Le président de l’Assemblée nationale Cavaye Yeguie Djibril a instruit que soit rendu compte de la situation de cette dotation
Le président Cavaye Yeguie Djibril de l’assemblée nationale camerounaise a demandé que lui soit rendu compte de l’utilisation faite par les députés, des fonds remis à eux dans le cadre du soutien aux microprojets. Une correspondance datée du 11 mars, portant sur « le rapport d’exécution des microprojets parlementaires 2010 », est ainsi affiché au parlement à Ngoa-Ekellé, et à l’hôtel des députés où descendent la majorité des députés pendant les sessions parlementaires. La note demande aux députés, de bien vouloir déposer les rapports d’exécution des microprojets parlementaires de l’exercice 2010, aux cabinets des questeurs de l’Assemblée nationale au plus tard le mercredi 16 mars 2011. Ces rapports apprend-on aussi, devraient permettre l’engagement des procédures en vue de la mise à disposition des députés de l’enveloppe allouée aux microprojets de l’exercice 2011 et le contrôle de l’exercice 2010. Il est difficile de savoir si la mesure a été suivie par les députés. Les questeurs qui ont la responsabilité d’assurer la récupération de ces rapports se refusent à tout commentaire sur le sujet. Nous ne souhaitons pas discuter des choses qui relèvent de la cuisine interne stricte du parlement ; s’il y a des inquiétudes, nous les réglons dans le cadre de l’assemblée nationale a confié et encore sous le couvert de l’anonymat, un des questeurs rencontrés dans les couloirs de l’assemblée nationale. Il existe très peu de transparence autour de cette question. Un autre député qui a accepté de parler sous couvert de l’anonymat lui aussi, a fait savoir que les attributions des sommes est très souvent automatique, et que le contrôle interne effectué sur leurs affectations relève plus de la routine que d’un véritable audit.

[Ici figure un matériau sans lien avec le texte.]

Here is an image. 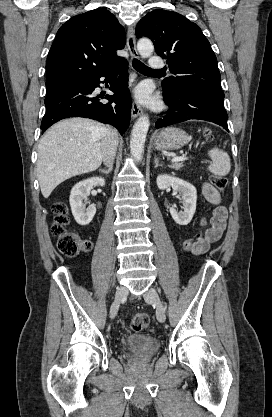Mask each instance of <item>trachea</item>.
<instances>
[{
  "instance_id": "obj_1",
  "label": "trachea",
  "mask_w": 272,
  "mask_h": 417,
  "mask_svg": "<svg viewBox=\"0 0 272 417\" xmlns=\"http://www.w3.org/2000/svg\"><path fill=\"white\" fill-rule=\"evenodd\" d=\"M133 67L137 71H139L141 73H145V74H148V73H164L163 70H154V69L149 68L148 66L144 65L142 62H140L137 59L133 60Z\"/></svg>"
}]
</instances>
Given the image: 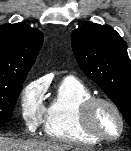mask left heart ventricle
Wrapping results in <instances>:
<instances>
[{"mask_svg": "<svg viewBox=\"0 0 131 151\" xmlns=\"http://www.w3.org/2000/svg\"><path fill=\"white\" fill-rule=\"evenodd\" d=\"M94 125L98 132L107 137H115L120 130V123L116 114L105 105L97 107L94 114Z\"/></svg>", "mask_w": 131, "mask_h": 151, "instance_id": "left-heart-ventricle-1", "label": "left heart ventricle"}]
</instances>
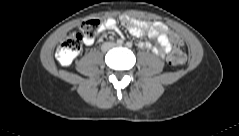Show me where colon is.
<instances>
[{
	"mask_svg": "<svg viewBox=\"0 0 239 136\" xmlns=\"http://www.w3.org/2000/svg\"><path fill=\"white\" fill-rule=\"evenodd\" d=\"M100 22L90 19L83 22L79 31L68 32L59 42L56 57L62 66H69L73 59L77 56L82 48L84 38L93 39L98 33ZM170 39L174 45V50L168 58V62L172 66L181 65L186 58L183 42L180 36L175 33L170 35Z\"/></svg>",
	"mask_w": 239,
	"mask_h": 136,
	"instance_id": "5ec220e1",
	"label": "colon"
}]
</instances>
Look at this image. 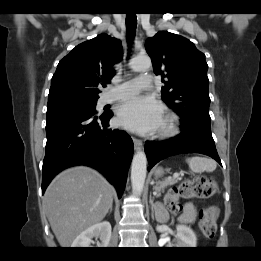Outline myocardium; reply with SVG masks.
<instances>
[{"label":"myocardium","mask_w":261,"mask_h":261,"mask_svg":"<svg viewBox=\"0 0 261 261\" xmlns=\"http://www.w3.org/2000/svg\"><path fill=\"white\" fill-rule=\"evenodd\" d=\"M179 120L175 114L168 113L164 118L163 126L161 127V135L165 137L173 136L178 131Z\"/></svg>","instance_id":"1"}]
</instances>
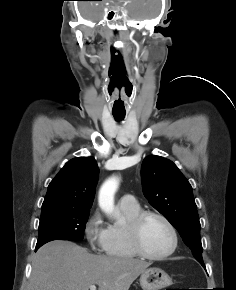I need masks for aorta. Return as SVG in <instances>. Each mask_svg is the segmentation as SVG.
Masks as SVG:
<instances>
[{
	"label": "aorta",
	"instance_id": "1",
	"mask_svg": "<svg viewBox=\"0 0 236 290\" xmlns=\"http://www.w3.org/2000/svg\"><path fill=\"white\" fill-rule=\"evenodd\" d=\"M118 184L117 178H109L104 182L99 191V206L108 216H112L114 213V195L117 191Z\"/></svg>",
	"mask_w": 236,
	"mask_h": 290
}]
</instances>
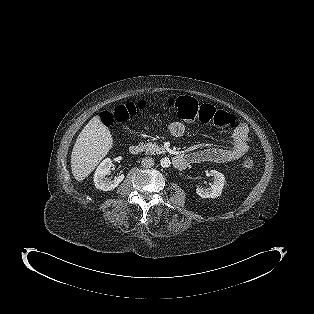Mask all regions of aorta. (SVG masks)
Here are the masks:
<instances>
[{
	"mask_svg": "<svg viewBox=\"0 0 314 314\" xmlns=\"http://www.w3.org/2000/svg\"><path fill=\"white\" fill-rule=\"evenodd\" d=\"M160 164H161V166L162 167H169L170 166V160H169V158H167V157H164V158H162L161 159V161H160Z\"/></svg>",
	"mask_w": 314,
	"mask_h": 314,
	"instance_id": "aorta-1",
	"label": "aorta"
}]
</instances>
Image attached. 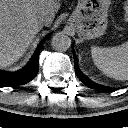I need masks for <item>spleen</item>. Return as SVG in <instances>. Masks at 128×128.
<instances>
[{"label": "spleen", "mask_w": 128, "mask_h": 128, "mask_svg": "<svg viewBox=\"0 0 128 128\" xmlns=\"http://www.w3.org/2000/svg\"><path fill=\"white\" fill-rule=\"evenodd\" d=\"M91 55L97 68L105 75L121 81L128 80V41L108 48L92 46Z\"/></svg>", "instance_id": "1"}]
</instances>
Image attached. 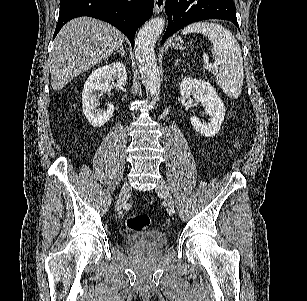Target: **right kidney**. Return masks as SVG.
Listing matches in <instances>:
<instances>
[{"label":"right kidney","instance_id":"1","mask_svg":"<svg viewBox=\"0 0 307 301\" xmlns=\"http://www.w3.org/2000/svg\"><path fill=\"white\" fill-rule=\"evenodd\" d=\"M111 82L117 86H124L127 82V72L123 62H111L92 70L82 90V108L88 122L92 126H103L110 120L114 112V104H106V108L99 110V96L104 90H108Z\"/></svg>","mask_w":307,"mask_h":301}]
</instances>
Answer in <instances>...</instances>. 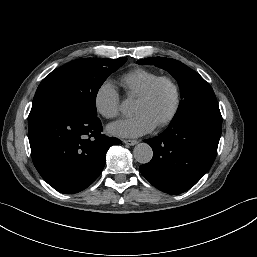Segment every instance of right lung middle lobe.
<instances>
[{
  "instance_id": "dd1d6c3e",
  "label": "right lung middle lobe",
  "mask_w": 257,
  "mask_h": 257,
  "mask_svg": "<svg viewBox=\"0 0 257 257\" xmlns=\"http://www.w3.org/2000/svg\"><path fill=\"white\" fill-rule=\"evenodd\" d=\"M127 58H85L52 71L40 83L31 111L56 110L82 116H97L96 95L108 76Z\"/></svg>"
}]
</instances>
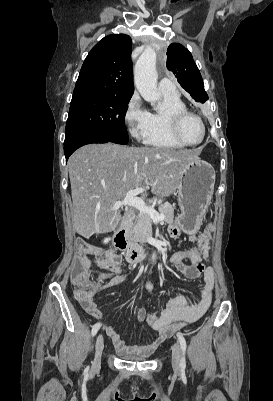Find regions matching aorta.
<instances>
[{"instance_id":"1","label":"aorta","mask_w":273,"mask_h":401,"mask_svg":"<svg viewBox=\"0 0 273 401\" xmlns=\"http://www.w3.org/2000/svg\"><path fill=\"white\" fill-rule=\"evenodd\" d=\"M134 81L144 100L156 107L160 95L157 90L156 53L153 49H146L137 60Z\"/></svg>"}]
</instances>
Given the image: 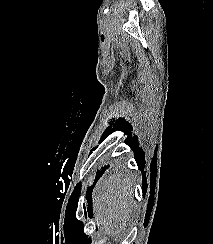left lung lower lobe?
Wrapping results in <instances>:
<instances>
[{
	"mask_svg": "<svg viewBox=\"0 0 213 244\" xmlns=\"http://www.w3.org/2000/svg\"><path fill=\"white\" fill-rule=\"evenodd\" d=\"M106 168H108V167H104V168H102V170L98 173V175L96 176V179H95V181H94V184H95L96 181L100 178V176L104 173V171L106 170ZM92 189H93V186H91L90 191H89V190L87 191V198H89V202L91 201V196H90V194H91V192H92Z\"/></svg>",
	"mask_w": 213,
	"mask_h": 244,
	"instance_id": "1",
	"label": "left lung lower lobe"
}]
</instances>
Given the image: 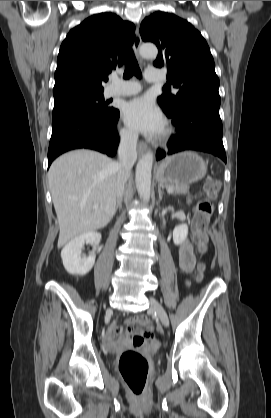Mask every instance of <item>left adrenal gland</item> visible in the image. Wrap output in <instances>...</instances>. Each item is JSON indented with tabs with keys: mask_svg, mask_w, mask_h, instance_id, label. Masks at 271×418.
I'll use <instances>...</instances> for the list:
<instances>
[{
	"mask_svg": "<svg viewBox=\"0 0 271 418\" xmlns=\"http://www.w3.org/2000/svg\"><path fill=\"white\" fill-rule=\"evenodd\" d=\"M158 193H159V201L162 200V196H163V191L161 190L160 187H158Z\"/></svg>",
	"mask_w": 271,
	"mask_h": 418,
	"instance_id": "1",
	"label": "left adrenal gland"
}]
</instances>
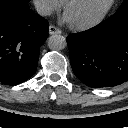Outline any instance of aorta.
I'll return each mask as SVG.
<instances>
[{
    "instance_id": "1",
    "label": "aorta",
    "mask_w": 128,
    "mask_h": 128,
    "mask_svg": "<svg viewBox=\"0 0 128 128\" xmlns=\"http://www.w3.org/2000/svg\"><path fill=\"white\" fill-rule=\"evenodd\" d=\"M48 47L51 50L59 51L66 47V39L60 34H53L48 38L47 41Z\"/></svg>"
}]
</instances>
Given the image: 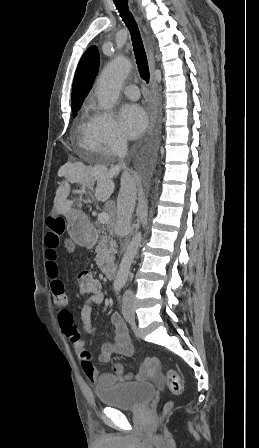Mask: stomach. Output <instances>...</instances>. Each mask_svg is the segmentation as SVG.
Listing matches in <instances>:
<instances>
[{"label": "stomach", "mask_w": 259, "mask_h": 448, "mask_svg": "<svg viewBox=\"0 0 259 448\" xmlns=\"http://www.w3.org/2000/svg\"><path fill=\"white\" fill-rule=\"evenodd\" d=\"M66 220L68 221V232L78 244V246H85L92 238V226L86 216L85 212H80L79 208L71 206L67 209Z\"/></svg>", "instance_id": "stomach-1"}]
</instances>
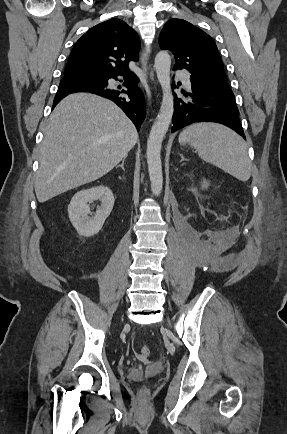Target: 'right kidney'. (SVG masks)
<instances>
[{
  "label": "right kidney",
  "mask_w": 287,
  "mask_h": 434,
  "mask_svg": "<svg viewBox=\"0 0 287 434\" xmlns=\"http://www.w3.org/2000/svg\"><path fill=\"white\" fill-rule=\"evenodd\" d=\"M101 201L95 214L91 217L88 203ZM112 191L103 185L77 192L68 206V215L72 225L81 236L90 237L97 234L114 206Z\"/></svg>",
  "instance_id": "1"
}]
</instances>
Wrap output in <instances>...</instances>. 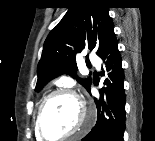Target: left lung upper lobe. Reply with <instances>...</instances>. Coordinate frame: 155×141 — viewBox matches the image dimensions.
<instances>
[{"label":"left lung upper lobe","mask_w":155,"mask_h":141,"mask_svg":"<svg viewBox=\"0 0 155 141\" xmlns=\"http://www.w3.org/2000/svg\"><path fill=\"white\" fill-rule=\"evenodd\" d=\"M115 35L114 26L104 0H72L67 13L47 36L37 67L36 91L52 78L65 72L76 78V54L84 48L96 49L99 56L109 39ZM77 81L90 89L92 79Z\"/></svg>","instance_id":"1"}]
</instances>
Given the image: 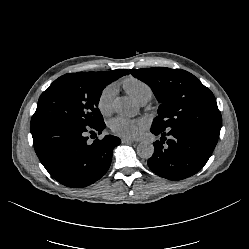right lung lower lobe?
<instances>
[{
	"label": "right lung lower lobe",
	"mask_w": 249,
	"mask_h": 249,
	"mask_svg": "<svg viewBox=\"0 0 249 249\" xmlns=\"http://www.w3.org/2000/svg\"><path fill=\"white\" fill-rule=\"evenodd\" d=\"M104 121L95 126L68 122L31 124L34 149L41 163L61 184L81 188L99 180L109 169L118 137L106 135L91 144L87 135L102 133Z\"/></svg>",
	"instance_id": "right-lung-lower-lobe-1"
}]
</instances>
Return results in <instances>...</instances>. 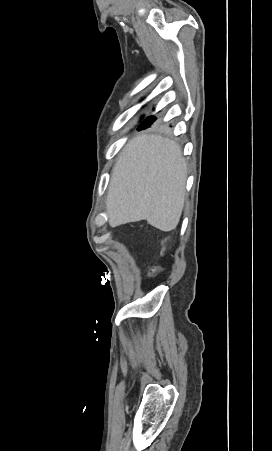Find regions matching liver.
Listing matches in <instances>:
<instances>
[{"instance_id":"6515ba94","label":"liver","mask_w":272,"mask_h":451,"mask_svg":"<svg viewBox=\"0 0 272 451\" xmlns=\"http://www.w3.org/2000/svg\"><path fill=\"white\" fill-rule=\"evenodd\" d=\"M187 164L180 146L157 134H141L123 148L108 188L109 226L147 220L161 231L177 226L185 202Z\"/></svg>"}]
</instances>
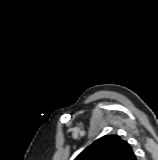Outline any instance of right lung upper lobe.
<instances>
[{
	"label": "right lung upper lobe",
	"instance_id": "obj_1",
	"mask_svg": "<svg viewBox=\"0 0 158 160\" xmlns=\"http://www.w3.org/2000/svg\"><path fill=\"white\" fill-rule=\"evenodd\" d=\"M75 160H136V156L126 141L107 135L94 141Z\"/></svg>",
	"mask_w": 158,
	"mask_h": 160
}]
</instances>
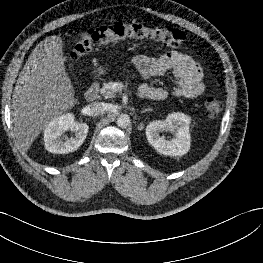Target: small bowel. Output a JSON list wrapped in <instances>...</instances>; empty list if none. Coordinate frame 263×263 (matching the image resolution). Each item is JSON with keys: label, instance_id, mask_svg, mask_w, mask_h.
I'll use <instances>...</instances> for the list:
<instances>
[{"label": "small bowel", "instance_id": "small-bowel-1", "mask_svg": "<svg viewBox=\"0 0 263 263\" xmlns=\"http://www.w3.org/2000/svg\"><path fill=\"white\" fill-rule=\"evenodd\" d=\"M132 63L146 81L171 72L176 85L171 94L175 97L196 98L204 91L200 66L191 57L178 51H169L159 58L136 55ZM139 93L153 100H163L170 95L163 88L148 83L140 86Z\"/></svg>", "mask_w": 263, "mask_h": 263}]
</instances>
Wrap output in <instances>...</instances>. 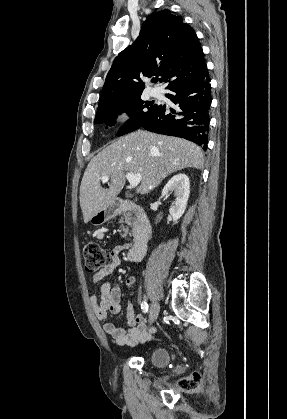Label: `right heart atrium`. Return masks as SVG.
Instances as JSON below:
<instances>
[{"label":"right heart atrium","mask_w":287,"mask_h":419,"mask_svg":"<svg viewBox=\"0 0 287 419\" xmlns=\"http://www.w3.org/2000/svg\"><path fill=\"white\" fill-rule=\"evenodd\" d=\"M129 119V115L125 111H118L116 114V121L119 123L126 122Z\"/></svg>","instance_id":"1"}]
</instances>
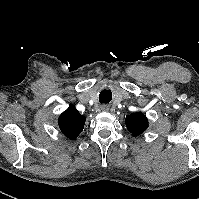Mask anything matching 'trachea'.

Peu de microprojets financés sont aujourd’hui identifiables
Sur le terrain pourtant, il est difficile de démontrer une utilisation pertinente faite de ces fonds par les parlementaires. Pourtant la question est toujours d’une importance capitale lors du vote de la loi des finances. Interrogés sur les origines de la pratique, un ancien député a fait savoir que l’idée des microprojets était de permettre au député, en tant que représentant du peuple, d’avoir des moyens pour subvenir aux petits besoins de sa population. Il était question qu’il ne soit pas obligé de toujours écrire au gouvernement et attendre que les fonds soient débloqués sur le budget d’investissement public pour résoudre des problèmes conjoncturels qui pourraient survenir. De nombreux observateurs s’interrogent sur la pertinence d’une telle disposition. Même les modérés estiment que le contrôle devrait être plus strict. Il s’agit de l’argent public et il devrait faire l’objet d’un audit aussi rigoureux que toutes les autres affectations d’argent effectuées à base des impôts, a fait savoir un expert en financement public. Pour d’autres observateurs plus radicaux, la mesure ne se justifie pas. La réalisation des microprojets visant à améliorer le sort des populations camerounaises est du ressort du gouvernement. Ce sont des actes qui sont inscrits dans le budget. Le rôle du député est d’étudier et de voter les lois. Lui allouer une certaine somme pour réaliser quelque projet que ce soit pour ses populations c’est en fait lui donner les moyens d’acheter les consciences des pauvres populations, l’autorisation de faire la promotion de son image avec l’argent du contribuable, c’est encourager la corruption, le vol, et la mal gouvernance faisait savoir en décembre 2010 Atangana Nsoe, président du parti Grand Cameroun.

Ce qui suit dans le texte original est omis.